**Data for the task:**
------------------------------------------------------------

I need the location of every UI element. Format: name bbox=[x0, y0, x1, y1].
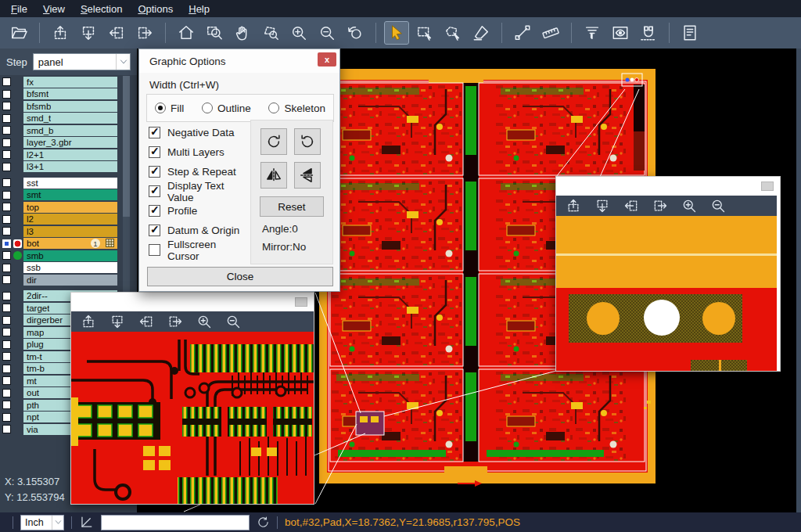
layer-row-l3[interactable]: l3 bbox=[0, 225, 122, 238]
radio-outline[interactable]: Outline bbox=[202, 102, 251, 114]
layer-name[interactable]: l3 bbox=[23, 226, 117, 237]
measure-button[interactable] bbox=[511, 22, 534, 44]
zoom-in-button[interactable] bbox=[287, 22, 311, 44]
flip-v-button[interactable] bbox=[294, 162, 321, 189]
move-down-button[interactable] bbox=[77, 22, 100, 44]
layer-row-bot[interactable]: bot1 bbox=[0, 238, 122, 250]
layer-visibility-checkbox[interactable] bbox=[2, 178, 11, 187]
move-down-button[interactable] bbox=[110, 314, 125, 329]
sync-icon[interactable] bbox=[257, 516, 270, 529]
layer-visibility-checkbox[interactable] bbox=[2, 77, 11, 86]
checkbox-datum-origin[interactable]: Datum & Origin bbox=[149, 221, 250, 240]
checkbox-negative-data[interactable]: Negative Data bbox=[149, 123, 250, 142]
layer-visibility-checkbox[interactable] bbox=[2, 328, 11, 336]
layer-row-sst[interactable]: sst bbox=[0, 177, 122, 189]
select-button[interactable] bbox=[385, 22, 408, 44]
radio-dot[interactable] bbox=[268, 102, 279, 113]
checkbox-fullscreen-cursor[interactable]: Fullscreen Cursor bbox=[149, 240, 250, 260]
layer-name[interactable]: smb bbox=[23, 250, 117, 261]
layer-row-smb[interactable]: smb bbox=[0, 250, 122, 262]
zoom-in-button[interactable] bbox=[196, 314, 212, 329]
magnifier-2-view[interactable] bbox=[556, 216, 780, 371]
layer-name[interactable]: smt bbox=[23, 189, 117, 200]
dialog-close-button[interactable]: Close bbox=[147, 267, 333, 286]
pan-button[interactable] bbox=[231, 22, 254, 44]
layer-visibility-checkbox[interactable] bbox=[2, 227, 11, 235]
reset-button[interactable]: Reset bbox=[260, 196, 324, 217]
layer-visibility-checkbox[interactable] bbox=[2, 425, 11, 433]
home-button[interactable] bbox=[174, 22, 198, 44]
layer-visibility-checkbox[interactable] bbox=[2, 413, 11, 422]
checkbox-box[interactable] bbox=[149, 185, 160, 197]
layer-name[interactable]: dir bbox=[23, 275, 117, 286]
zoom-window-button[interactable] bbox=[203, 22, 226, 44]
magnifier-window-2[interactable] bbox=[555, 176, 781, 372]
menu-selection[interactable]: Selection bbox=[73, 3, 130, 15]
menu-help[interactable]: Help bbox=[181, 3, 217, 15]
layer-name[interactable]: smd_b bbox=[23, 125, 117, 136]
zoom-object-button[interactable] bbox=[259, 22, 282, 44]
layer-visibility-checkbox[interactable] bbox=[2, 251, 11, 260]
zoom-in-button[interactable] bbox=[681, 198, 697, 214]
layer-row-dir[interactable]: dir bbox=[0, 274, 122, 286]
layer-row-top[interactable]: top bbox=[0, 201, 122, 214]
poly-select-button[interactable] bbox=[441, 22, 465, 44]
magnifier-1-close-button[interactable] bbox=[295, 297, 307, 307]
open-file-button[interactable] bbox=[7, 22, 31, 44]
layer-row-bfsmb[interactable]: bfsmb bbox=[0, 100, 122, 113]
layer-visibility-checkbox[interactable] bbox=[2, 102, 11, 110]
layer-grid-icon[interactable] bbox=[106, 239, 114, 247]
layer-name[interactable]: ssb bbox=[23, 262, 117, 273]
view-eye-button[interactable] bbox=[609, 22, 632, 44]
layer-name[interactable]: fx bbox=[23, 77, 117, 88]
checkbox-multi-layers[interactable]: Multi Layers bbox=[149, 142, 250, 162]
checkbox-box[interactable] bbox=[149, 127, 160, 138]
layer-row-smd_t[interactable]: smd_t bbox=[0, 113, 122, 125]
move-up-button[interactable] bbox=[48, 22, 72, 44]
layer-row-l2[interactable]: l2 bbox=[0, 214, 122, 226]
radio-dot[interactable] bbox=[202, 102, 213, 113]
layer-visibility-checkbox[interactable] bbox=[2, 304, 11, 312]
layer-row-fx[interactable]: fx bbox=[0, 76, 122, 88]
dialog-titlebar[interactable]: Graphic Options x bbox=[139, 49, 339, 73]
radio-fill[interactable]: Fill bbox=[155, 102, 184, 114]
step-select[interactable]: panel bbox=[33, 53, 131, 70]
scrollbar-thumb[interactable] bbox=[123, 76, 130, 217]
filter-button[interactable] bbox=[580, 22, 604, 44]
move-down-button[interactable] bbox=[594, 198, 610, 214]
magnifier-window-1[interactable] bbox=[70, 292, 314, 505]
layer-name[interactable]: l2 bbox=[23, 214, 117, 225]
layer-visibility-checkbox[interactable] bbox=[2, 191, 11, 200]
move-up-button[interactable] bbox=[81, 314, 96, 329]
checkbox-box[interactable] bbox=[149, 146, 160, 158]
zoom-previous-button[interactable] bbox=[343, 22, 367, 44]
layer-visibility-checkbox[interactable] bbox=[2, 163, 11, 171]
report-button[interactable] bbox=[678, 22, 702, 44]
move-left-button[interactable] bbox=[105, 22, 128, 44]
radio-skeleton[interactable]: Skeleton bbox=[268, 102, 325, 114]
layer-visibility-checkbox[interactable] bbox=[2, 376, 11, 385]
layer-row-ssb[interactable]: ssb bbox=[0, 262, 122, 275]
rect-select-button[interactable] bbox=[413, 22, 436, 44]
layer-visibility-checkbox[interactable] bbox=[2, 203, 11, 211]
layer-name[interactable]: bfsmt bbox=[23, 88, 117, 99]
checkbox-box[interactable] bbox=[149, 225, 160, 236]
layer-row-l3+1[interactable]: l3+1 bbox=[0, 161, 122, 174]
checkbox-box[interactable] bbox=[149, 166, 160, 178]
magnifier-2-close-button[interactable] bbox=[761, 182, 774, 191]
checkbox-box[interactable] bbox=[149, 205, 160, 217]
layer-visibility-checkbox[interactable] bbox=[2, 114, 11, 123]
zoom-out-button[interactable] bbox=[315, 22, 339, 44]
layer-name[interactable]: bfsmb bbox=[23, 101, 117, 112]
move-right-button[interactable] bbox=[652, 198, 668, 214]
layer-row-smt[interactable]: smt bbox=[0, 189, 122, 202]
layer-visibility-checkbox[interactable] bbox=[2, 352, 11, 361]
checkbox-step-repeat[interactable]: Step & Repeat bbox=[149, 162, 250, 182]
layer-visibility-checkbox[interactable] bbox=[2, 292, 11, 300]
layer-visibility-checkbox[interactable] bbox=[2, 340, 11, 349]
checkbox-profile[interactable]: Profile bbox=[149, 201, 250, 221]
layer-visibility-checkbox[interactable] bbox=[2, 316, 11, 325]
layer-row-l2+1[interactable]: l2+1 bbox=[0, 149, 122, 161]
snap-button[interactable] bbox=[637, 22, 660, 44]
layer-visibility-checkbox[interactable] bbox=[2, 365, 11, 373]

------------------------------------------------------------

Sift through the entries and copy every line with "menu".

**Solved exercise:**
menu-selection[interactable]: Selection bbox=[73, 3, 130, 15]
menu-help[interactable]: Help bbox=[181, 3, 217, 15]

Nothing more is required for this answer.